VETERANS DAY AND THE DPAA

As New York City gears up for the annual Veteran’s Day Parade down 5th Avenue, venues around the world are honoring the U.S. Veterans for their military service.  Fallen U.S. soldiers are also remembered at the eleventh hour of the eleventh day of every year.  The laying of the wreath at the Tomb of the Unknown Soldier at Arlington National Cemetery has always been the standard bearer for the Missing.

In 1979, President Jimmy Carter proclaimed September 21st as National POW/MIA Recognition Day.  The featured ceremony takes place at the National Memorial Cemetery of the Pacific in Honolulu Hawaii.   And rightfully so.  The waters of Hawaii’s Pearl Harbor hold hundreds of missing servicemen that were killed as the Navy ships exploded and sank during World War II.

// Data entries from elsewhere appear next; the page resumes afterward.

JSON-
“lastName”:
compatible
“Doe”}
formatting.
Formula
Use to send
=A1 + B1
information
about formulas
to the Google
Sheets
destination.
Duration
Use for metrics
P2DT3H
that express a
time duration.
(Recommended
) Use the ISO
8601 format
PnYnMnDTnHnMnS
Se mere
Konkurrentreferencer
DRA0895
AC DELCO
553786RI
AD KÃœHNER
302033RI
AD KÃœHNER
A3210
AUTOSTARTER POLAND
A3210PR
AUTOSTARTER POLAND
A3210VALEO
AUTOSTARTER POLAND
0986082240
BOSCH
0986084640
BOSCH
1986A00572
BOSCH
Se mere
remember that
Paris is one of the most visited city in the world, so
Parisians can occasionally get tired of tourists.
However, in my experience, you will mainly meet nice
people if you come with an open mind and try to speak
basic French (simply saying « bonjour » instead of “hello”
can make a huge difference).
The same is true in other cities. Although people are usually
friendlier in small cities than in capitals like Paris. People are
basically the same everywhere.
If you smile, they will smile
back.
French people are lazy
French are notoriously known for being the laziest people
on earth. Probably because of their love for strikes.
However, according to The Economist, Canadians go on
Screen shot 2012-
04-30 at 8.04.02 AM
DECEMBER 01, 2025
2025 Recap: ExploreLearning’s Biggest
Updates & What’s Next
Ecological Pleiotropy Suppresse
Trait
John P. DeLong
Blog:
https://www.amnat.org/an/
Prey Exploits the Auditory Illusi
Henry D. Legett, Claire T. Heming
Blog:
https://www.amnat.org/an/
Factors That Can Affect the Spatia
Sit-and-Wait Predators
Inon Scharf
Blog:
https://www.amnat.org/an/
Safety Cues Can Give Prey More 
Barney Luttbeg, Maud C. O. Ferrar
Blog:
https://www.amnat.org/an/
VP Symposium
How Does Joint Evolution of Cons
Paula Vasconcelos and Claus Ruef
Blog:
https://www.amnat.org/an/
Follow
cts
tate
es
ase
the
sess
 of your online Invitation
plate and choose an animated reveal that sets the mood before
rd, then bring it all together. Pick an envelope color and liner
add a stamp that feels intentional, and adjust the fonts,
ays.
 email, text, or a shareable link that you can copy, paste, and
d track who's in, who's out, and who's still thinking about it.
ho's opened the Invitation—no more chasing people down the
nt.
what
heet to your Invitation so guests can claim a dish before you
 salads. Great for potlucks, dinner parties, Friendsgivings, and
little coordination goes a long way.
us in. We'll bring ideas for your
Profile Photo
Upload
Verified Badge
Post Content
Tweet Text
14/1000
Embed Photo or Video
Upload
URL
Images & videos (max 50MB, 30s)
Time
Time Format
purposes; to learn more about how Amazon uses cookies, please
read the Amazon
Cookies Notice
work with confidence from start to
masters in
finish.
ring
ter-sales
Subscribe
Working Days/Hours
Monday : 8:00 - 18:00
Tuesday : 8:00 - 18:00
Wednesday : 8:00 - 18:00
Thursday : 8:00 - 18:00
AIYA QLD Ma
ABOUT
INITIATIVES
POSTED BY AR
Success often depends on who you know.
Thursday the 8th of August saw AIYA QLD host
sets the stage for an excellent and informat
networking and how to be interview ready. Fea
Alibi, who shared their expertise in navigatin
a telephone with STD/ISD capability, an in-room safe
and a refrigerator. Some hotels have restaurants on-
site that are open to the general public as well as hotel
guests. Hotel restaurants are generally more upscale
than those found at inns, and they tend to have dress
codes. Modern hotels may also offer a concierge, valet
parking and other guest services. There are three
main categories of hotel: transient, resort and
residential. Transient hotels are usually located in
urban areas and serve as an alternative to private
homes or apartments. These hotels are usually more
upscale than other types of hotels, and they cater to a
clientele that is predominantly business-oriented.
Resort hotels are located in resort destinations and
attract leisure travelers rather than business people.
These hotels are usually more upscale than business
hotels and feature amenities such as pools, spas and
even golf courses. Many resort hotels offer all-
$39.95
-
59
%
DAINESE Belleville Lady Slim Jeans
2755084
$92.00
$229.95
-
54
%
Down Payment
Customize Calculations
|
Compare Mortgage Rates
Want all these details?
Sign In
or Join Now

Yet, there is a glimmer of hope for the nation on this most solemn of days.  The Defense POW/MIA Accounting Office (DPAA) is a federal agency established specifically to identify as many of the 82,000 missing in action service members as is possible.  Procedures are painstakingly slow; step by step and day by day.  But results do happen.  In some cases, it has taken more than a decade.
Earlier this month, DPAA Public Affairs Department prepared an official release stating Navy Seaman 1st Class Kirby R. Stapleton was listed as “accounted for” after positive identification of his remains successfully linked his DNA to his family members.  You can read more of the details of this solved case on the DPAA Public Affairs website.
The tireless work of DPAA teams are producing astounding results not only through DNA matching, but also with the help of an arsenal of highly sophisticated forensic archaeological tools.  These are at the forefront of many investigations be they underwater or in remote land-based recovery zones.
On January 31st of this year, DPAA announced the successful identification of First Lieutenant Eugene P. Ford, the pilot of a  World War II B-24 bomber lost in Corsican waters in 1944.   It was reported that three missing airmen went down with the bomber.  The sea floor was examined until tooth and bone were found in the underwater debris field.  The research team recalls it was a wedding ring found miraculously by vacuum sifting through the deep silt that propelled the continued search.  Ford was the only married airman of the three.  Lieutenant Ford will be interred at Arlington National Cemetery.  Sergeant Charles Priest and First Lieutenant Russell Landry are still reported as Missing In Action.
DPAA is preparing years in advance for a workload of ongoing investigations.  Unsubstantiated reports of crash sites, from eyewitness statements or from tales told by villagers, are suddenly shedding life on file after file.   Each case is arduously reviewed and placed in priority order based on the likelihood of recovery.  Protocol is always followed and urgency is not the guiding rule.  Adherence to science, technology, recovery methods, and back office paperwork is proving to be the key to lowering the number of MIAs, day by day, step by step.  In an interview with Popular Mechanics, DPAA Director Kelly McKeague said, “Here we are, 70 years later, where we are actively pursuing making this right. We send men and women off to war. It’s our obligation, should they go missing, to be brought back home.”